Fresh garbanzo beans are cheaper than fava beans, and they demonstrate in a nutshell (pod?) the “better vegetables through outer boroughs” principle of produce. It may hardly be news, but more than a pound of still-in-shell chickpeas was found yesterday for $1.99 at Brooklyn’s Three Guys, a 24/7 discount greens place on the corner of 65th and Fort Hamilton Parkway. Shopping-wise, you may get pushed out of the way by a cart wielding nonna gunning for the greengage plums, or distracted by a cross-dressing man calmly sorting through the melons.

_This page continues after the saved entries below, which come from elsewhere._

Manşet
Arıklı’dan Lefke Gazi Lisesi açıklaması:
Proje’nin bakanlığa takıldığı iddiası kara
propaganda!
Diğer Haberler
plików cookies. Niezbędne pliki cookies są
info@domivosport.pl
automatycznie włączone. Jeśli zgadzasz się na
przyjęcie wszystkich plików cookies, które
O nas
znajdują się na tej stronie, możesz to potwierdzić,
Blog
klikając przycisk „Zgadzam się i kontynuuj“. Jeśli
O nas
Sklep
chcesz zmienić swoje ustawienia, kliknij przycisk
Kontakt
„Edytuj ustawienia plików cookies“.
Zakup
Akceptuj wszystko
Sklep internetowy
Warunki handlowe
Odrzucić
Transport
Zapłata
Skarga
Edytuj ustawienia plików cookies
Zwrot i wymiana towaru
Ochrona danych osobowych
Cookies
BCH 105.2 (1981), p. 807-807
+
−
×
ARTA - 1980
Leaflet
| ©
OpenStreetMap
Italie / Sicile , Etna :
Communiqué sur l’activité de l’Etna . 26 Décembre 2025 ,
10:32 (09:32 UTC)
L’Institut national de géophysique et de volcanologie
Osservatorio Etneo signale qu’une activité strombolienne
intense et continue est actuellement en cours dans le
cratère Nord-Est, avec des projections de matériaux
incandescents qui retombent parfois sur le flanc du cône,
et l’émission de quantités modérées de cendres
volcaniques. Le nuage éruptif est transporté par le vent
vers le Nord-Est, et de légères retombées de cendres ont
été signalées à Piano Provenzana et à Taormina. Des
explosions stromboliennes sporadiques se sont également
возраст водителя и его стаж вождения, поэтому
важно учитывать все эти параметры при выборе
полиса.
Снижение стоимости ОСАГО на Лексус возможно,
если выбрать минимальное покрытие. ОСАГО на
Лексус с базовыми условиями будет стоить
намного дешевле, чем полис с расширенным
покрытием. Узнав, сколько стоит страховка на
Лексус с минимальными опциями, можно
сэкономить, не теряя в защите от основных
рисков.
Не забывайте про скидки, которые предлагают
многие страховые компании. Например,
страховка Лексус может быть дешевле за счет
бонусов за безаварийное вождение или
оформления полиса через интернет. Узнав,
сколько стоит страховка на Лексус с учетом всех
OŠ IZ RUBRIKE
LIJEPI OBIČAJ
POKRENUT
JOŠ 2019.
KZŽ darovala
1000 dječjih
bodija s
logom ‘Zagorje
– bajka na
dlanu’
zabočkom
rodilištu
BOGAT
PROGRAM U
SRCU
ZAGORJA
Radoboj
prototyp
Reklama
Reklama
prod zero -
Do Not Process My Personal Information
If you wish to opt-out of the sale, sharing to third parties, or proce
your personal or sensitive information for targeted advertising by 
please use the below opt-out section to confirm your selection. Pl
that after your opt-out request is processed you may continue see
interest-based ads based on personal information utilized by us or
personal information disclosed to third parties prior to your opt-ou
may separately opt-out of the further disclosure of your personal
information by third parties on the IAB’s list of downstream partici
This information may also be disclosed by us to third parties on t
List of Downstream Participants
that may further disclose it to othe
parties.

Nonetheless, some of the best vegetable oddities—but moreover, the most affordable produce—can be found where ethnically disparate neighborhoods intersect: Three Guys draws visitors from Brooklyn’s Chinatown, Bensonhurst, and Boro Park, for example. Fresh chickpeas are used in Indian cooking, or sometimes in Mexican dishes, and also in hummus. Like green almonds, even in the fridge they’ll dry out quickly over the course of a week if they’re not used. The upside is that you can use them like peas, or otherwise more pricey springtime legumes. The pod itself is not edible, but toss a bowl of the small green escape pods in oil with coarse salt, pour them in a scalding hot frying pan, and blister for one minute. Pop them like edamame—fresh chickpeas have a kind of complex, addictive flavor.

Even with the $4 round-trip to the Fort Hamilton Parkway N stop, you can still load up on groceries for less money than a typical Whole Foods jaunt. Consider this a recession PSA.